Moving and settling in

Sheep take time to integrate into a new flock, and how much time depends upon many different factors. Many shepherds never consider this integration time – they move sheep hither and yon with little thought to the fact that these are living creatures that have made a home and a life at another farm. The most complicated issue, they think, is trying to find transport or arranging for the pick-up. Little do they realize that, like our own moves across town or across the country, moving among flocks can be a traumatic event to the sheep, and it takes them time to settle in.

As I mentioned , this post-transport period can vary in length depending upon many factors: the age of the sheep transported, the number of sheep coming in the group, the number of times the sheep has been transported in the past, and the personalities of the sheep making the move all play into the settle-in period. Generally, the younger the sheep, the less time it takes them to settle in. Much like young children, as soon as they feel safe and well cared for, they begin to make friends and see the new place as home. Older ewes, however, can take months – even over a year – to fully settle in. If they have been transported previously, then the transport stress is reduced a bit – but the fact that they are then surrounded by sheep they do not know can be and generally is still stressful and requires patience to overcome.

When more than one sheep is transported together, the stress is lessened for each member of the group, since they have friends immediately upon arrival. Yet there is still a settling-in period, which is obvious if the shepherd watches the behavior of these new sheep. In this situation, the new group will usually keep themselves separate from the new flock during the highest-stress period, only joining together when a threat appears (dog, tractor, unrecognized person). The new sheep will eat and sleep together as a unit and are not fully settled in until they make friends in the new flock, fully integrating and no longer living a separate existence within the same space as the larger flock.

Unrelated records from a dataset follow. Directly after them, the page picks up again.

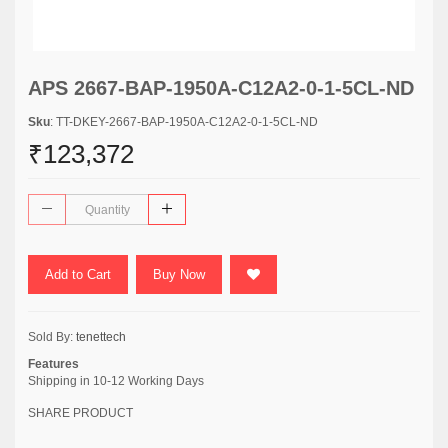
APS 2667-BAP-1950A-C12A2-0-1-5CL-ND
Sku
: TT-DKEY-2667-BAP-1950A-C12A2-0-1-5CL-ND
₹123,372
Add to Cart
Buy Now
Sold By:
tenettech
Features
Shipping in 10-12 Working Days
SHARE PRODUCT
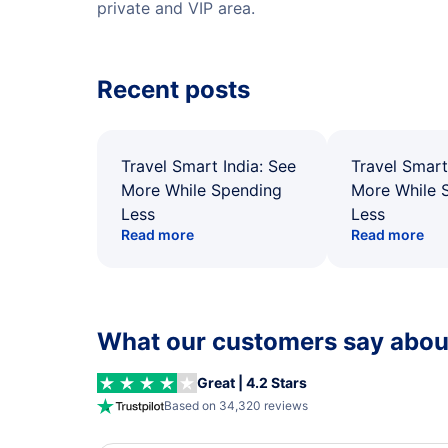
private and VIP area.
Recent posts
Travel Smart India: See
Travel Smart
More While Spending
More While 
Less
Less
Read more
Read more
What our customers say about
Great | 4.2 Stars
Based on 34,320 reviews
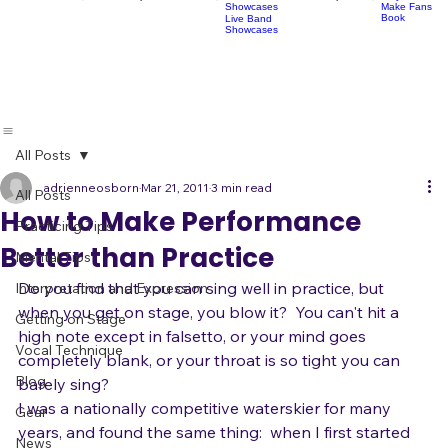
Socials
Artist
Open Mics
Development
Lessons
Classes
Classes
Pop Choir
Perform
Artist Development
R
Acoustic
Play Shows,
Showcases
Make Fans
Book
Live Band
Showcases
All Posts
adrienneosborn
Mar 21, 2011
3 min read
All Posts
How to Make Performance
Practicing Tips
Better than Practice
Mental Tips
Do you find that you can sing well in practice, but 
Interpretation and Expression
when you get on stage, you blow it?  You can't hit a 
Getting on Stage
high note except in falsetto, or your mind goes 
Vocal Technique
completely blank, or your throat is so tight you can 
Blog
barely sing?
I was a nationally competitive waterskier for many 
Gear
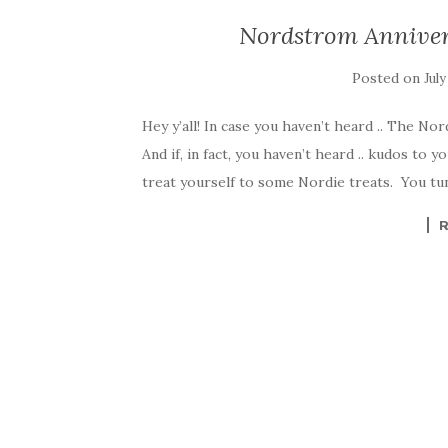
Nordstrom Anniver
Posted on
July
Hey y’all! In case you haven’t heard .. The No
And if, in fact, you haven’t heard .. kudos to 
treat yourself to some Nordie treats. You tune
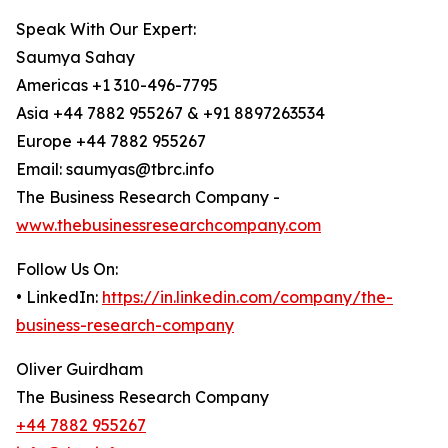
Speak With Our Expert:
Saumya Sahay
Americas +1 310-496-7795
Asia +44 7882 955267 & +91 8897263534
Europe +44 7882 955267
Email: saumyas@tbrc.info
The Business Research Company -
www.thebusinessresearchcompany.com
Follow Us On:
• LinkedIn:
https://in.linkedin.com/company/the-
business-research-company
Oliver Guirdham
The Business Research Company
+44 7882 955267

Sheep react poorly to stress, and relocation stress is no different. You might find that new sheep have a more difficult time with internal parasites or are more prone to illness. One ewe I purchased from California several years back came down with pneumonia twice during her settling-in period, but had no similar issues once she was part of our larger flock. A couple of years later, I sold her to a friend in Wisconsin – and she almost immediately came down with pneumonia again, and had to be treated with two rounds of antibiotics to eliminate the problem. This past spring, the same sheep was again sold to another flock in Wisconsin, and within a week or so of her arrival there, I got a call from the new shepherd – the ewe once again was running a high fever and having trouble breathing: another round of pneumonia. It is important to watch recently transported sheep closely for illness, internal parasites, weight loss, etc., all through their transition period until it is obvious that they have fully integrated into flock life.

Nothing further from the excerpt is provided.